=== DATA PROVIDED ===

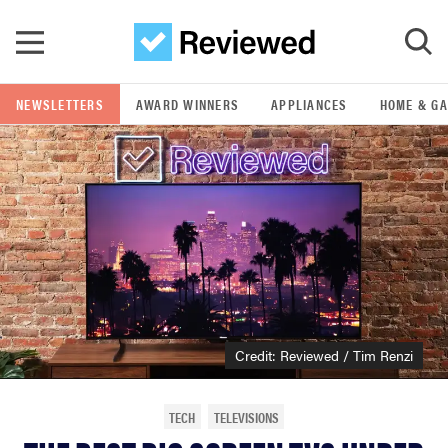
Skip to main content
NEWSLETTERS
AWARD WINNERS
APPLIANCES
HOME & G
GO
POPULAR SEARCH TERMS
samsung
whirlpool
lg
Credit: Reviewed / Tim Renzi
bosch
TECH
TELEVISIONS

===

Return, word for word, the lines from the one containing "NEWSLETTERS" through the end of the data above, both ends included, and nothing else.

## ANSWER TO THIS TASK
NEWSLETTERS
AWARD WINNERS
APPLIANCES
HOME & G
GO
POPULAR SEARCH TERMS
samsung
whirlpool
lg
Credit: Reviewed / Tim Renzi
bosch
TECH
TELEVISIONS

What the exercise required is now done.